Jurnalisme adalah nyala. Tapi hari ini, salah satu lentera itu berangsur mulai meredup.
Angin dari ruang redaksi hari ini tak lagi membawa aroma kopi dan naskah. Yang tercium adalah getir. Gedung kaca Kompas TV, yang dulu memantulkan semangat kerja dan ambisi akan berita yang bersih, kini seolah berduka dalam diam.
Bukan karena berita yang disiarkan, tetapi karena berita yang harus dijalani. Ratusan karyawan harus pamit, menanggalkan ID card mereka, meninggalkan layar dan lembar naskah yang tak selesai dibaca.
Kompas TV melakukan rightsizing. Sebuah kata yang terdengar klinis, nyaris tanpa emosi. Tapi bagi para jurnalis, produser, kameramen, teknisi suara, dan staf pemasaran yang kehilangan pekerjaannya, ini bukan sekadar “efisiensi.” Ini adalah titik koma dalam hidup mereka—yang bisa menjadi akhir, atau babak baru yang belum tentu datang dengan kejelasan.

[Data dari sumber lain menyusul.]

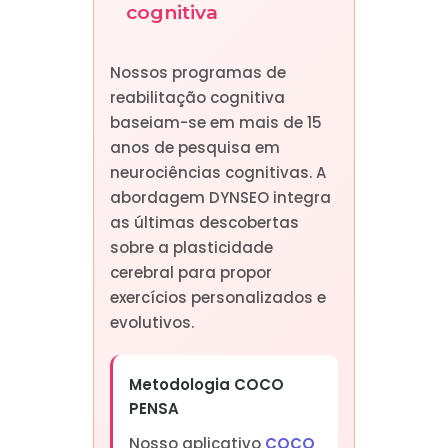
cognitiva
Nossos programas de
reabilitação cognitiva
baseiam-se em mais de 15
anos de pesquisa em
neurociências cognitivas. A
abordagem DYNSEO integra
as últimas descobertas
sobre a plasticidade
cerebral para propor
exercícios personalizados e
evolutivos.
Metodologia COCO
PENSA
Nosso aplicativo
COCO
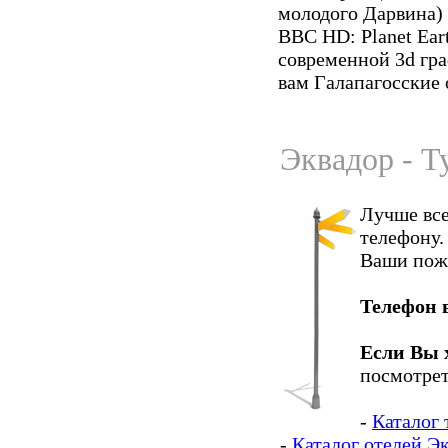
молодого Дарвина)
BBC HD: Planet Ear
современной 3d гр
вам Галапагосские 
Эквадор - Т
Лучше все
телефону.
Ваши пож
Телефон 
Если Вы 
посмотрет
-
Каталог 
-
Каталог отелей Э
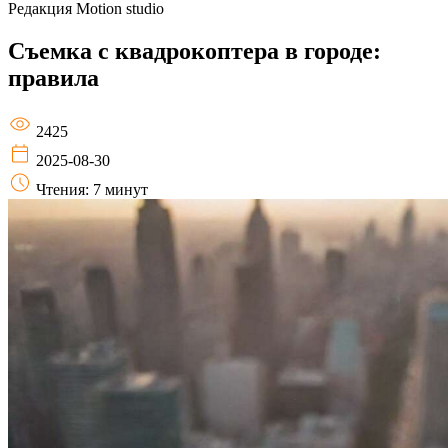
Редакция
Motion studio
Съемка с квадрокоптера в городе:
правила
2425
2025-08-30
Чтения: 7 минут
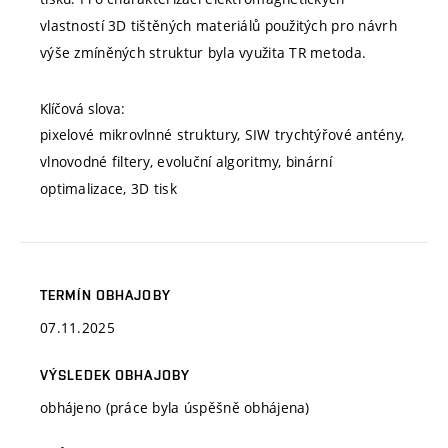
vlastností 3D tištěných materiálů použitých pro návrh
výše zmíněných struktur byla využita TR metoda.
Klíčová slova:
pixelové mikrovlnné struktury, SIW trychtýřové antény,
vlnovodné filtery, evoluční algoritmy, binární
optimalizace, 3D tisk
TERMÍN OBHAJOBY
07.11.2025
VÝSLEDEK OBHAJOBY
obhájeno (práce byla úspěšně obhájena)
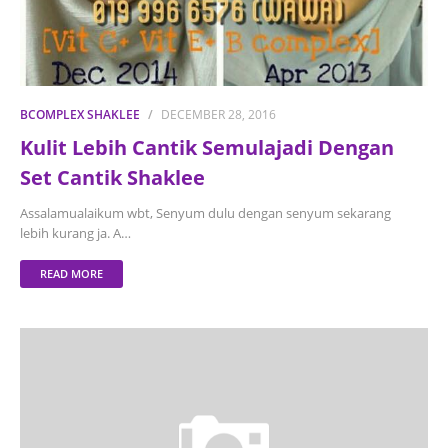
BCOMPLEX SHAKLEE
DECEMBER 28, 2016
Kulit Lebih Cantik Semulajadi Dengan
Set Cantik Shaklee
Assalamualaikum wbt, Senyum dulu dengan senyum sekarang
lebih kurang ja. A…
READ MORE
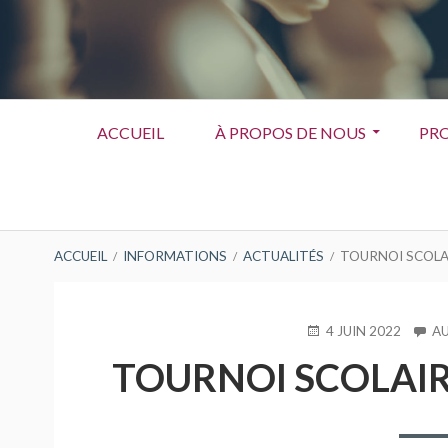
Menu
ACCUEIL
À PROPOS DE NOUS
PRO
principal
FIL
ACCUEIL
INFORMATIONS
ACTUALITÉS
TOURNOI SCOLAI
D'ARIANE
PUBLIÉ
4 JUIN 2022
A
LE
TOURNOI SCOLAIRE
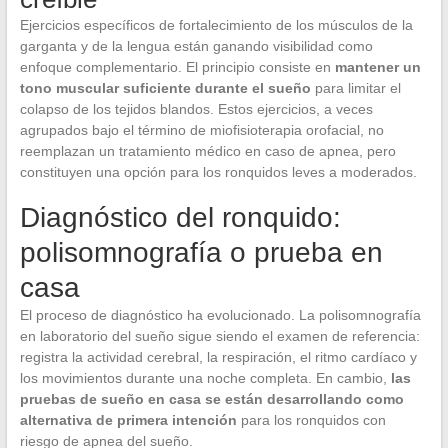
Ejercicios específicos de fortalecimiento de los músculos de la
garganta y de la lengua están ganando visibilidad como
enfoque complementario. El principio consiste en
mantener un
tono muscular suficiente durante el sueño
para limitar el
colapso de los tejidos blandos. Estos ejercicios, a veces
agrupados bajo el término de miofisioterapia orofacial, no
reemplazan un tratamiento médico en caso de apnea, pero
constituyen una opción para los ronquidos leves a moderados.
Diagnóstico del ronquido:
polisomnografía o prueba en
casa
El proceso de diagnóstico ha evolucionado. La polisomnografía
en laboratorio del sueño sigue siendo el examen de referencia:
registra la actividad cerebral, la respiración, el ritmo cardíaco y
los movimientos durante una noche completa. En cambio,
las
pruebas de sueño en casa se están desarrollando como
alternativa de primera intención
para los ronquidos con
riesgo de apnea del sueño.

Dari ruang studio yang kini lengang, terdengar gema langkah terakhir seorang penyiar, menggantungkan blazer kerja yang telah setia menemaninya dalam ratusan breaking news.
Di ruang editing, lampu padam tak hanya mematikan mesin, tapi juga kenangan tentang malam-malam panjang menyusun visual demi visual untuk tayangan pukul enam pagi.
Pecahnya Riuh Menjadi Sepi
Tak ada peluit tanda mulai. Tak ada countdown kamera. Yang ada hanya surat pemberitahuan, senyap yang panjang, dan tatapan mata kosong rekan kerja yang tahu bahwa esok mereka takkan berbagi meja lagi.
Satu per satu mengemasi barang. Mulai dari buku jurnalistik, headset rusak, mug hadiah ulang tahun redaksi, dan setumpuk kenangan akan idealisme.
Rightsizing ini, seperti badai, tak pilih kasih. Dari divisi News yang siang malam berburu fakta, Programming yang merangkai tontonan yang mendidik, hingga Sales & Marketing yang berjibaku dengan angka dan target—semuanya terkena hempasan.
Krisis Media: Ketika Bisnis Bertabrakan dengan Misi
Media bukan sekadar industri. Ia adalah pelayan publik, penutur kebenaran, penyaksi zaman. Tapi ketika tekanan ekonomi menggerus iklan, ketika pemerintah memangkas anggaran promosi, dan ketika algoritma media sosial menguasai preferensi masyarakat, jurnalisme terpaksa tunduk pada kalkulasi.
Kompas TV adalah korban dari pertarungan tak seimbang antara idealisme dan neraca keuangan. Bukan karena mereka kurang bekerja keras, melainkan karena realitas terlalu keras. Dalam dunia yang makin tak sabar membaca, suara jernih berita kalah cepat dengan sensasi.
Pesangon dan Perpisahan
Manajemen menjanjikan pesangon sesuai undang-undang. Tapi adakah undang-undang yang mampu mengganti arti kehilangan tempat di mana seseorang tumbuh, mencintai pekerjaannya, dan merasa memiliki peran di panggung bangsa? Tak ada angka yang cukup untuk membayar lunas rasa kecewa dan duka yang disulam dalam hati.
Hari ini, ruang siaran itu bukan hanya kehilangan suara. Ia kehilangan nyawa-nyawa yang pernah menghidupkannya. Tapi jurnalis sejati tak mati. Mereka hanya berganti medium. Karena kata-kata selalu menemukan jalan.
Penutup: Doa untuk Para Penjaga Layar
Kepada mereka yang berpamitan hari ini: kalian bukan “mantan karyawan.” Kalian adalah bagian dari sejarah. Dari narasi besar yang bernama Kompas TV. Dan dari satu babak yang ditulis dengan kerja keras dan integritas, kini kalian membuka lembar baru. Mungkin tanpa lampu studio. Tapi dengan cahaya dari dalam—bahwa pernah, kalian menjadi suara bagi yang tak terdengar. Dan itu… takkan pernah layoff.